## Exercise
Select the lines below containing the word "moyen".

Stored data entries
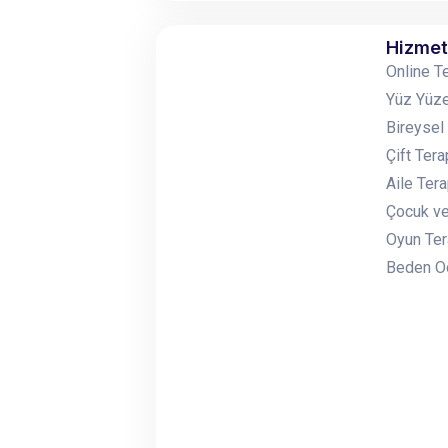
Hizmet
Online T
Yüz Yüze
Bireysel
Çift Tera
Aile Tera
Çocuk ve
Oyun Ter
Beden Od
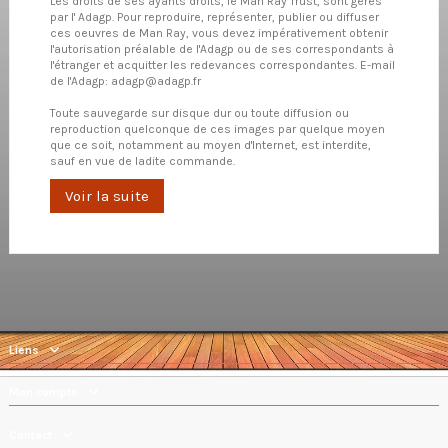
Les droits de ses ayants droits, le Man Ray Trust, sont gérés
par l'
Adagp
. Pour reproduire, représenter, publier ou diffuser
ces oeuvres de Man Ray, vous devez impérativement obtenir
l'autorisation préalable de l'Adagp ou de ses correspondants à
l'étranger et acquitter les redevances correspondantes. E-mail
de l'Adagp:
adagp@adagp.fr
Toute sauvegarde sur disque dur ou toute diffusion ou
reproduction quelconque de ces images par quelque moyen
que ce soit, notamment au moyen d'Internet, est interdite,
sauf en vue de ladite commande.
Voir la suite
Liens
Mon compte
Contact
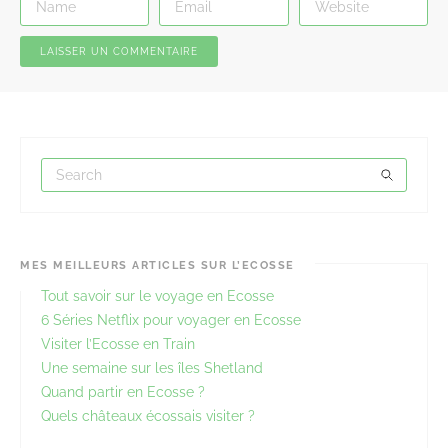
MES MEILLEURS ARTICLES SUR L’ECOSSE
Tout savoir sur le voyage en Ecosse
6 Séries Netflix pour voyager en Ecosse
Visiter l’Ecosse en Train
Une semaine sur les îles Shetland
Quand partir en Ecosse ?
Quels châteaux écossais visiter ?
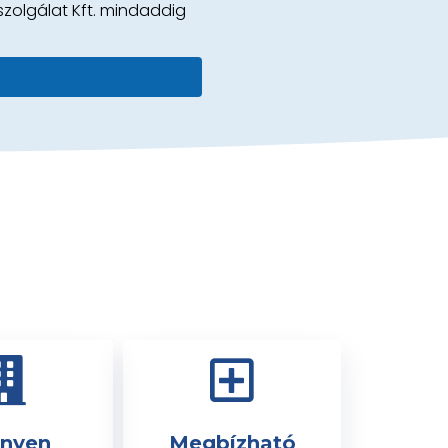
szolgálat Kft. mindaddig
nyen
Megbízható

## Exercise answer
reproduction quelconque de ces images par quelque moyen
que ce soit, notamment au moyen d'Internet, est interdite,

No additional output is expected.